Sheriff Bill Elder's internal committee gave his department high marks for observing use-of-force policies.
El Paso County Sheriff Bill Elder has released a study of the use of force within his Office, and it found that 11 of 52 cases reviewed were sustained in some form.
The study looked at use-of-force complaints from January 2006 through July of 2016.
Of the sustained cases, one deputy was terminated, three were demoted and suspended, one was demoted, two were issued letters of reprimand and four were counseled, meaning they did not receive disciplinary action.
Most of the cases, 31 complaints, made allegations against the law enforcement bureau (2 sustained) and 21 against detentions (9 sustained).
Citizens made 23 complaints, while 19 were made by employees and 10 by jail inmates.

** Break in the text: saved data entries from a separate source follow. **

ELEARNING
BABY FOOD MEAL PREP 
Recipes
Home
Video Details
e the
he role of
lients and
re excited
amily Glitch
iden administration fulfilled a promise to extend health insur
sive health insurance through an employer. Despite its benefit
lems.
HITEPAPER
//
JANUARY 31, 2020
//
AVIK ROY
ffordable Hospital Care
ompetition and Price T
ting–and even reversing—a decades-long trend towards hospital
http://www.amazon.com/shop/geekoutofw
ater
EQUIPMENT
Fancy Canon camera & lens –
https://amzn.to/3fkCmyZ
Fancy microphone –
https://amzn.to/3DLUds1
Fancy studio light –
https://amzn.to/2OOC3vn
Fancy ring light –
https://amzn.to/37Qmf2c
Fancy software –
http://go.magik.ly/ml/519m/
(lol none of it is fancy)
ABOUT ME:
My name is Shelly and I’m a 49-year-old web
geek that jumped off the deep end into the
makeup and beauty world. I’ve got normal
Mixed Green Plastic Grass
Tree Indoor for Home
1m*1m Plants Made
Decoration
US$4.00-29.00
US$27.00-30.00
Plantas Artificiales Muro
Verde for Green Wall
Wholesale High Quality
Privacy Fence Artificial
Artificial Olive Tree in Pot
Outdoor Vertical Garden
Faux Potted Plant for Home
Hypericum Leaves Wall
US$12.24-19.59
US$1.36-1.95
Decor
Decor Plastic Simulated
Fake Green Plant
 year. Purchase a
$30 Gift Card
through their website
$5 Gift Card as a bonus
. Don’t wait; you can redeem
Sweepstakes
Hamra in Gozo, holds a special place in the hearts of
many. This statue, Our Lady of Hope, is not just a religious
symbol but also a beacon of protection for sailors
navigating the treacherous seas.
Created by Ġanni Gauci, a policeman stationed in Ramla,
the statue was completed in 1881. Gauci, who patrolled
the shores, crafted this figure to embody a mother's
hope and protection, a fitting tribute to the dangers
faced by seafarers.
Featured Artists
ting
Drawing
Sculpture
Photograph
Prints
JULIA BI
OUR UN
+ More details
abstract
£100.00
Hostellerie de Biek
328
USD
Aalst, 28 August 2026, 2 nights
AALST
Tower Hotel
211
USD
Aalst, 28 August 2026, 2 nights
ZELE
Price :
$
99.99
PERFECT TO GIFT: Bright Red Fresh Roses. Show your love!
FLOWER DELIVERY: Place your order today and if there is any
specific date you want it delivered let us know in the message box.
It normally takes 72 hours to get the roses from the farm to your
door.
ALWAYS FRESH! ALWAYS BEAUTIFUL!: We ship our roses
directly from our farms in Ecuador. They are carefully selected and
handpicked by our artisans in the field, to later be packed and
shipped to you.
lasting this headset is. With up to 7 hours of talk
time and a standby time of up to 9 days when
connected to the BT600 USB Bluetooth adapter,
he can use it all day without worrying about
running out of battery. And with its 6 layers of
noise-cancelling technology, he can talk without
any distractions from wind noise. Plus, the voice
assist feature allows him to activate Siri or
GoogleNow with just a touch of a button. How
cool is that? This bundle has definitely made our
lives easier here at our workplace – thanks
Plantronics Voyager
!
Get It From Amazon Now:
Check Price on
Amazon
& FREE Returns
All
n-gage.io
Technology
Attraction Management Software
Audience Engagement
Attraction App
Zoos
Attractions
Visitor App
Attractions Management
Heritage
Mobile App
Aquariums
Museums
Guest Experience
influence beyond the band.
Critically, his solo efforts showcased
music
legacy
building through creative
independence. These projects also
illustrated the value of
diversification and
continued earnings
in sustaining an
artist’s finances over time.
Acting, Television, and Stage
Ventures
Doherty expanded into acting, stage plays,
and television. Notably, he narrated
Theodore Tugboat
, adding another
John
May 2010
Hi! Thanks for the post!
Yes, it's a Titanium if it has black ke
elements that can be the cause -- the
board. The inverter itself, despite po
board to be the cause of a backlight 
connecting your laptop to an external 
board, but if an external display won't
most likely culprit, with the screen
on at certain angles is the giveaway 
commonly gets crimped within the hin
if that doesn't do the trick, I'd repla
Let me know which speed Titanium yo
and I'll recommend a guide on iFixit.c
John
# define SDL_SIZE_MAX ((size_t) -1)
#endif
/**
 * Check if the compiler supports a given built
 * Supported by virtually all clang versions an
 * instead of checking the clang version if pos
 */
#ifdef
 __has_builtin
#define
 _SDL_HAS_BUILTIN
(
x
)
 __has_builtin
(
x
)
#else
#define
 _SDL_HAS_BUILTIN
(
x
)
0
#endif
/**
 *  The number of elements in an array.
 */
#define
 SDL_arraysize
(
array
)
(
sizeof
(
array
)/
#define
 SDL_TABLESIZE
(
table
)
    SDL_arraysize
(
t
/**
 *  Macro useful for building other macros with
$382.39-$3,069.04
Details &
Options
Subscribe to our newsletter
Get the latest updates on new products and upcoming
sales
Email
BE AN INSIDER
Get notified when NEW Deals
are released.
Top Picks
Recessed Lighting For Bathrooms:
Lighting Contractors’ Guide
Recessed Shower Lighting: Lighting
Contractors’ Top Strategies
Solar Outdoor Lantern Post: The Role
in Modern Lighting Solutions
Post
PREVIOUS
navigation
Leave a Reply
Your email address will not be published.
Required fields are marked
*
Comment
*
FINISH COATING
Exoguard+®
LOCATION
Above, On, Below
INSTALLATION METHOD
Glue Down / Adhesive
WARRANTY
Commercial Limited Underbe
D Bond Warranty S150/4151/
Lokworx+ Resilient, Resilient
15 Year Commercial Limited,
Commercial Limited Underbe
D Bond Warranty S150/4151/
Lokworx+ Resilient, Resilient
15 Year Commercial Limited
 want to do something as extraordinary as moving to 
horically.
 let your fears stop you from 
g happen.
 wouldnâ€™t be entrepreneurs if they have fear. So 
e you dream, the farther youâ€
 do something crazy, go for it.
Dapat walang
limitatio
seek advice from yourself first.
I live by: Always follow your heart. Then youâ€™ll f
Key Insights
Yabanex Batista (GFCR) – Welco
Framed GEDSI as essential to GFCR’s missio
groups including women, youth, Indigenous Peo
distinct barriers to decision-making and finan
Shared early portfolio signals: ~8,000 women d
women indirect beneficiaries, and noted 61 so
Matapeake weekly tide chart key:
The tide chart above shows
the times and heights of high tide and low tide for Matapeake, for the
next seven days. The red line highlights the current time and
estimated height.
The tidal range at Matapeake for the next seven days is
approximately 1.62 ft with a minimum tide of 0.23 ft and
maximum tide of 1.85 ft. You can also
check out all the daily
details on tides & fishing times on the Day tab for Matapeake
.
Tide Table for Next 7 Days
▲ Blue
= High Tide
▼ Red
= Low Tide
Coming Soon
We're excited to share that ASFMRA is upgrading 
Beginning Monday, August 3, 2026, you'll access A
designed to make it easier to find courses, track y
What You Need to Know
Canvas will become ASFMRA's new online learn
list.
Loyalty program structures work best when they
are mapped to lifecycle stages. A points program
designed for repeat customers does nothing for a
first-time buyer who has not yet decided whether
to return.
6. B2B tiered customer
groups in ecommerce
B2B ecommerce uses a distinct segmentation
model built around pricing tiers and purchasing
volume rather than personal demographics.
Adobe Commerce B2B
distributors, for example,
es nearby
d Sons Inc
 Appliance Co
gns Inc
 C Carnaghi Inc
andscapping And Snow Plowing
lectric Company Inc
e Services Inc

In 2015, after Elder took office, KRW Associates conducted a "top-to-bottom assessment" of the Sheriff's Office and, according to the use-of-force study, found the department "effectively documented" use of force, including an evaluation by chain of command. But KRW also recommended changes. All have been adopted as policy.
See that and more in the report:
See related PDF
The report's conclusion:
When it comes to the use of force, continuous improvement can always be sought and the Sheriff's Office has a commitment to monitor, evaluate, review and objectively consider changes to policies, procedures and training. The Sheriff's Office exercises great restraint prior to the use of force and adheres to best practices. There is no evidence to suggest the use of force within the Sheriff's Office is arbitrary and capricious, rather the use of force is applied strictly in compliance with Sheriff's Office policy, the objectively reasonable standard as established in Graham v. Connor.
The report was produced by a panel comprised of Undersheriff Joe Breister, Lt. Glen Athey, Lt. Scott Deno, Lt. Cheryl Peck, Lt. Mike St. Charles and Deputy Ed Kafel.